Possible working ETL

2025-12-15 18:19:55 -06:00
parent 1fc69b7779
commit 1e599e334f
110 changed files with 4843 additions and 2078706 deletions
--- a/data/vehicle-etl/etl_generate_sql.py
+++ b/data/vehicle-etl/etl_generate_sql.py
@@ -0,0 +1,238 @@
+#!/usr/bin/env python3
+"""
+Generate SQL import files from a VehAPI snapshot SQLite database.
+
+Reads observed compatibility pairs from the snapshot (trim-filtered engine<->transmission pairs)
+and produces:
+  - output/01_engines.sql
+  - output/02_transmissions.sql
+  - output/03_vehicle_options.sql
+
+No legacy JSON or network calls are used. The snapshot path is provided via CLI flag.
+"""
+
+import argparse
+import os
+import sqlite3
+from pathlib import Path
+from typing import Dict, Iterable, List, Sequence
+
+BATCH_SIZE = 1000
+
+
+def parse_args() -> argparse.Namespace:
+    parser = argparse.ArgumentParser(
+        description="Generate SQL files from a VehAPI snapshot (SQLite).",
+    )
+    parser.add_argument(
+        "--snapshot-path",
+        type=Path,
+        default=os.environ.get("SNAPSHOT_PATH"),
+        help="Path to snapshots/<date>/snapshot.sqlite produced by vehapi_fetch_snapshot.py (or env SNAPSHOT_PATH)",
+    )
+    parser.add_argument(
+        "--output-dir",
+        type=Path,
+        default=Path("output"),
+        help="Directory to write SQL output files (default: output)",
+    )
+    return parser.parse_args()
+
+
+def load_pairs(snapshot_path: Path) -> List[sqlite3.Row]:
+    if not snapshot_path.exists():
+        raise FileNotFoundError(f"Snapshot not found: {snapshot_path}")
+
+    conn = sqlite3.connect(snapshot_path)

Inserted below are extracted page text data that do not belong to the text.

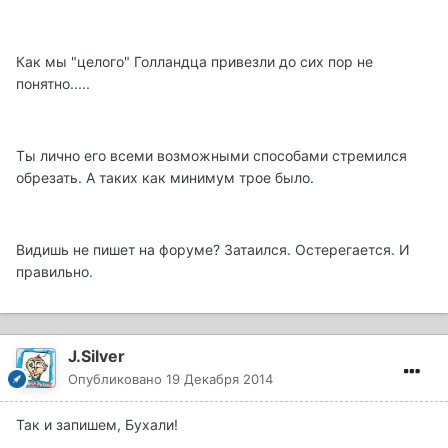
Как мы "целого" Голландца привезли до сих пор не
понятно.....
Ты лично его всеми возможными способами стремился
обрезать. А таких как минимум трое было.
Видишь не пишет на форуме? Затаился. Остерегается. И
правильно.
J.Silver
Опубликовано
19 Декабря 2014
Так и запишем, Бухали!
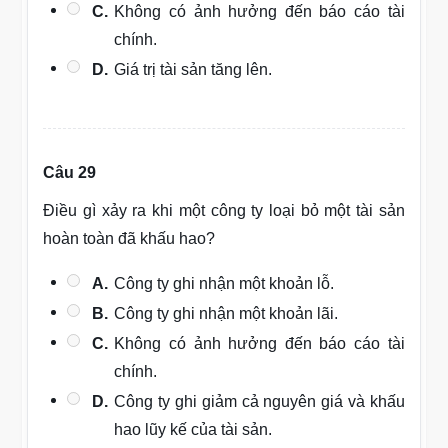
C.
Không có ảnh hưởng đến báo cáo tài
chính.
D.
Giá trị tài sản tăng lên.
Câu 29
Điều gì xảy ra khi một công ty loại bỏ một tài sản
hoàn toàn đã khấu hao?
A.
Công ty ghi nhận một khoản lỗ.
B.
Công ty ghi nhận một khoản lãi.
C.
Không có ảnh hưởng đến báo cáo tài
chính.
D.
Công ty ghi giảm cả nguyên giá và khấu
hao lũy kế của tài sản.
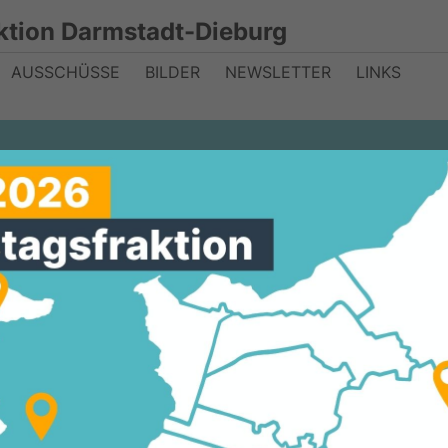
ktion Darmstadt-Dieburg
AUSSCHÜSSE
BILDER
NEWSLETTER
LINKS
en Frauen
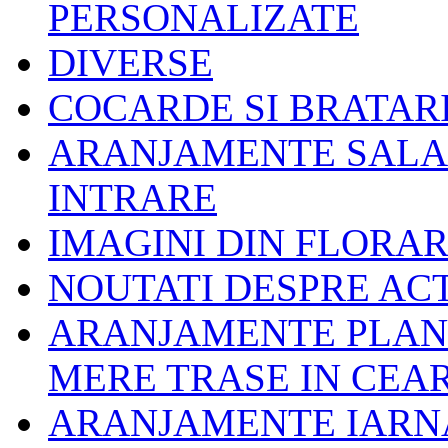
PERSONALIZATE
DIVERSE
COCARDE SI BRATAR
ARANJAMENTE SALA 
INTRARE
IMAGINI DIN FLORAR
NOUTATI DESPRE ACT
ARANJAMENTE PLANT
MERE TRASE IN CEA
ARANJAMENTE IARNA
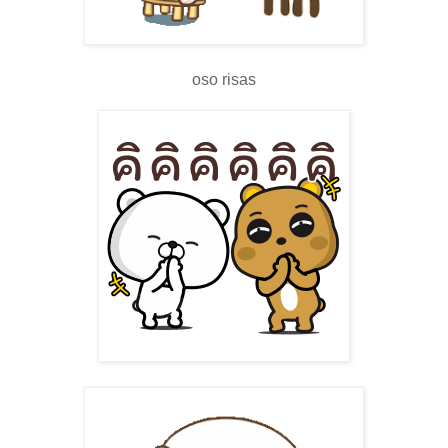
oso risas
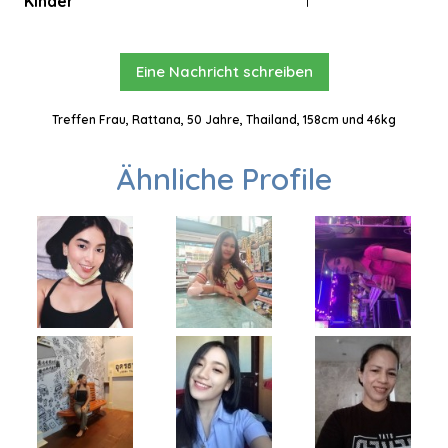
Kinder
1
Eine Nachricht schreiben
Treffen Frau, Rattana, 50 Jahre, Thailand, 158cm und 46kg
Ähnliche Profile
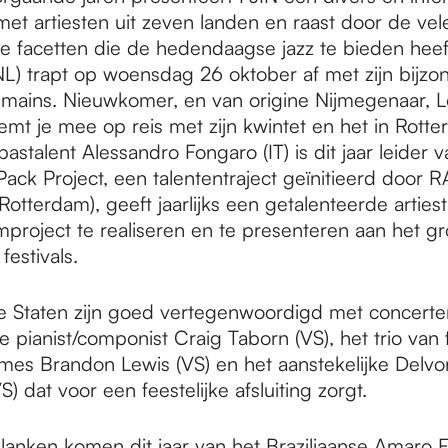
t artiesten uit zeven landen en raast door de vel
e facetten die de hedendaagse jazz te bieden heeft
L) trapt op woensdag 26 oktober af met zijn bijzo
mains. Nieuwkomer, en van origine Nijmegenaar, 
emt je mee op reis met zijn kwintet en het in Rott
astalent Alessandro Fongaro (IT) is dit jaar leider 
Pack Project, een talententraject geïnitieerd door
 Rotterdam), geeft jaarlijks een getalenteerde artiest
mproject te realiseren en te presenteren aan het gr
festivals.
 Staten zijn goed vertegenwoordigd met concerte
pianist/componist Craig Taborn (VS), het trio van 
ames Brandon Lewis (VS) en het aanstekelijke Delv
S) dat voor een feestelijke afsluiting zorgt.
anken komen dit jaar van het Braziliaanse Amaro Fr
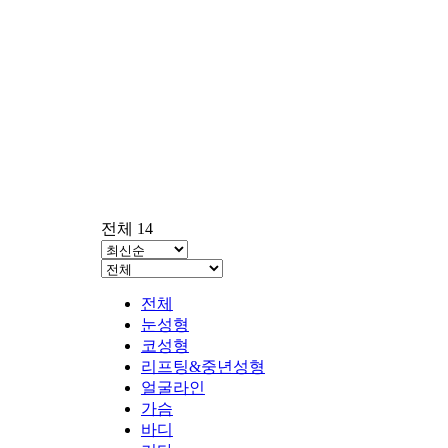
전체 14
전체
눈성형
코성형
리프팅&중년성형
얼굴라인
가슴
바디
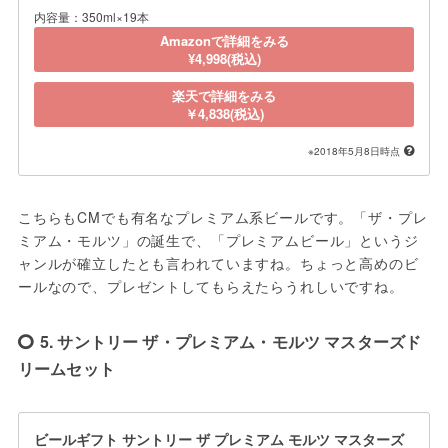
内容量：350ml×19本
Amazonで詳細をみる
¥4,998(税込)
楽天で詳細をみる
￥4,838(税込)
※2018年5月8日時点
こちらもCMでも有名なプレミアム系ビールです。「ザ・プレ
ミアム・モルツ」の誕生で、「プレミアムビール」というジ
ャンルが確立したとも言われていますね。ちょっと高めのビ
ールなので、プレゼントしてもらえたらうれしいですね。
5. サントリー ザ・プレミアム・モルツ マスターズド
リームセット
ビールギフト サントリー ザ プレミアム モルツ マスターズ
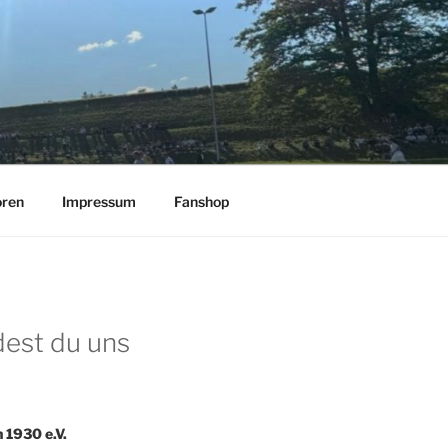
oren
Impressum
Fanshop
dest du uns
 1930 e.V.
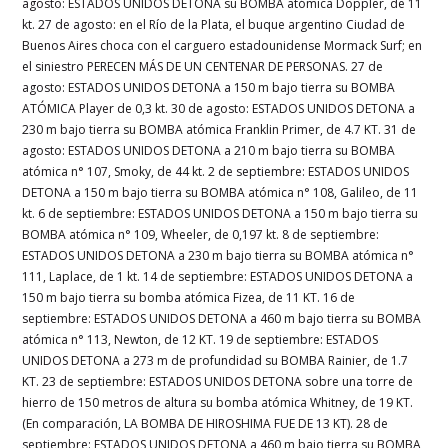
agosto: ESTADOS UNIDOS DETONA su BOMBA atómica Doppler, de 11
kt. 27 de agosto: en el Río de la Plata, el buque argentino Ciudad de
Buenos Aires choca con el carguero estadounidense Mormack Surf; en
el siniestro PERECEN MÁS DE UN CENTENAR DE PERSONAS. 27 de
agosto: ESTADOS UNIDOS DETONA a 150 m bajo tierra su BOMBA
ATÓMICA Player de 0,3 kt. 30 de agosto: ESTADOS UNIDOS DETONA a
230 m bajo tierra su BOMBA atómica Franklin Primer, de 4.7 KT. 31 de
agosto: ESTADOS UNIDOS DETONA a 210 m bajo tierra su BOMBA
atómica n° 107, Smoky, de 44 kt. 2 de septiembre: ESTADOS UNIDOS
DETONA a 150 m bajo tierra su BOMBA atómica n° 108, Galileo, de 11
kt. 6 de septiembre: ESTADOS UNIDOS DETONA a 150 m bajo tierra su
BOMBA atómica n° 109, Wheeler, de 0,197 kt. 8 de septiembre:
ESTADOS UNIDOS DETONA a 230 m bajo tierra su BOMBA atómica n°
111, Laplace, de 1 kt. 14 de septiembre: ESTADOS UNIDOS DETONA a
150 m bajo tierra su bomba atómica Fizea, de 11 KT. 16 de
septiembre: ESTADOS UNIDOS DETONA a 460 m bajo tierra su BOMBA
atómica n° 113, Newton, de 12 KT. 19 de septiembre: ESTADOS
UNIDOS DETONA a 273 m de profundidad su BOMBA Rainier, de 1.7
KT. 23 de septiembre: ESTADOS UNIDOS DETONA sobre una torre de
hierro de 150 metros de altura su bomba atómica Whitney, de 19 KT.
(En comparación, LA BOMBA DE HIROSHIMA FUE DE 13 KT). 28 de
septiembre: ESTADOS UNIDOS DETONA a 460 m bajo tierra su BOMBA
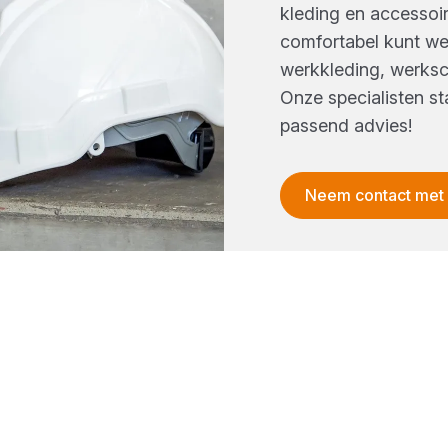
kleding en accessoire
comfortabel kunt we
werkkleding, werks
Onze specialisten st
passend advies!
Neem contact met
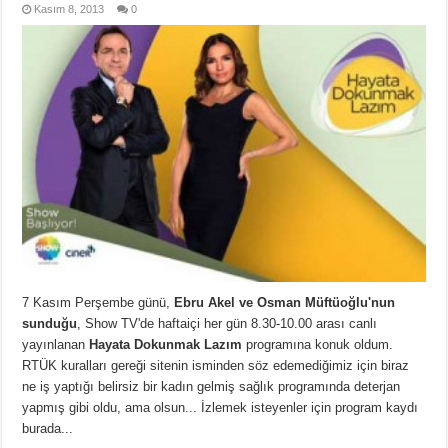
Kasım 8, 2013
0
7 Kasım Perşembe günü,
Ebru Akel ve Osman Müftüoğlu'nun
sunduğu
, Show TV'de haftaiçi her gün 8.30-10.00 arası canlı
yayınlanan
Hayata Dokunmak Lazım
programına konuk oldum.
RTÜK kuralları gereği sitenin isminden söz edemediğimiz için biraz
ne iş yaptığı belirsiz bir kadın gelmiş sağlık programında deterjan
yapmış gibi oldu, ama olsun... İzlemek isteyenler için program kaydı
burada...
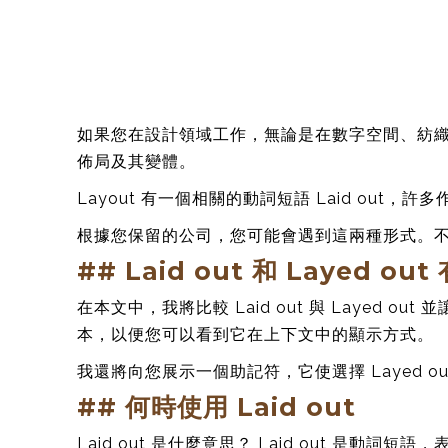
如果您在設計領域工作，無論是在數字空間、紡
佈局及其變體。
Layout 有一個相關的動詞短語 Laid out，
根據您保留的公司，您可能會遇到這兩種形式。
## Laid out 和 Layed o
在本文中，我將比較 Laid out 與 Layed
本，以便您可以看到它在上下文中的顯示方式。
我還將向您展示一個助記符，它使選擇 Layed out 
## 何時使用 Laid out
Laid out 是什麼意思？ Laid out 是動詞短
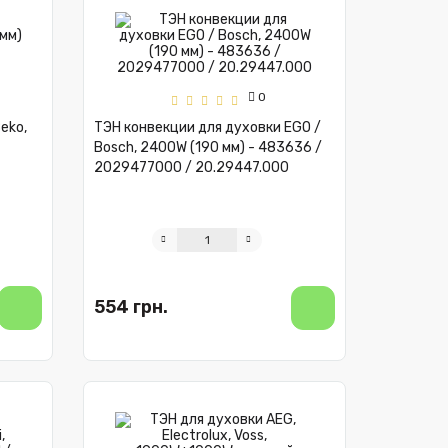
0
eko,
ТЭН конвекции для духовки EGO /
Bosch, 2400W (190 мм) - 483636 /
2029477000 / 20.29447.000
554 грн.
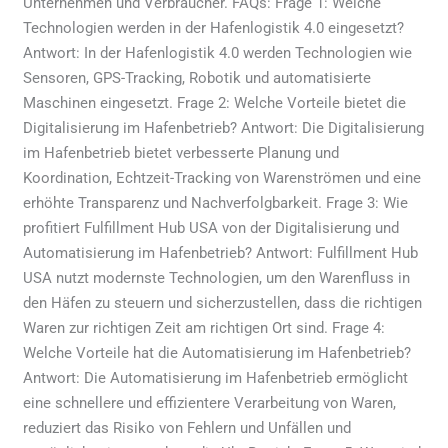
Unternehmen und Verbraucher. FAQs: Frage 1: Welche
Technologien werden in der Hafenlogistik 4.0 eingesetzt?
Antwort: In der Hafenlogistik 4.0 werden Technologien wie
Sensoren, GPS-Tracking, Robotik und automatisierte
Maschinen eingesetzt. Frage 2: Welche Vorteile bietet die
Digitalisierung im Hafenbetrieb? Antwort: Die Digitalisierung
im Hafenbetrieb bietet verbesserte Planung und
Koordination, Echtzeit-Tracking von Warenströmen und eine
erhöhte Transparenz und Nachverfolgbarkeit. Frage 3: Wie
profitiert Fulfillment Hub USA von der Digitalisierung und
Automatisierung im Hafenbetrieb? Antwort: Fulfillment Hub
USA nutzt modernste Technologien, um den Warenfluss in
den Häfen zu steuern und sicherzustellen, dass die richtigen
Waren zur richtigen Zeit am richtigen Ort sind. Frage 4:
Welche Vorteile hat die Automatisierung im Hafenbetrieb?
Antwort: Die Automatisierung im Hafenbetrieb ermöglicht
eine schnellere und effizientere Verarbeitung von Waren,
reduziert das Risiko von Fehlern und Unfällen und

+    conn.row_factory = sqlite3.Row
+    try:
+        cursor = conn.execute(
+            """
+            SELECT
+                year,
+                make,
+                model,
+                trim,
+                engine_display,
+                engine_canon,
+                engine_bucket,
+                trans_display,
+                trans_canon,
+                trans_bucket
+            FROM pairs
+            ORDER BY year, make, model, trim, engine_canon, trans_canon
+            """
+        )
+        rows = cursor.fetchall()
+    except sqlite3.Error as exc:
+        raise RuntimeError(f"Failed to read pairs from snapshot: {exc}") from exc
+    finally:
+        conn.close()
+
+    if not rows:
+        raise ValueError("Snapshot contains no rows in pairs table.")
+
+    return rows
+
+
+def choose_engine_label(engine_display: str, engine_bucket: str, engine_canon: str) -> str:
+    """
+    Use VehAPI display string when present, otherwise fall back to the bucket label,
+    and finally to the canonical key to avoid empty names.
+    """
+    if engine_display:
+        return engine_display
+    if engine_bucket:
+        return engine_bucket
+    return engine_canon
+
+
+def choose_trans_label(trans_display: str, trans_bucket: str, trans_canon: str) -> str:
+    if trans_display:
+        return trans_display
+    if trans_bucket:
+        return trans_bucket
+    return trans_canon
+
+
+def build_engine_dimension(rows: Sequence[sqlite3.Row]) -> Dict[str, Dict]:
+    engines: Dict[str, Dict] = {}
+    for row in rows:
+        canon = row["engine_canon"]
+        if canon is None or canon == "":
+            raise ValueError(f"Missing engine_canon for row: {dict(row)}")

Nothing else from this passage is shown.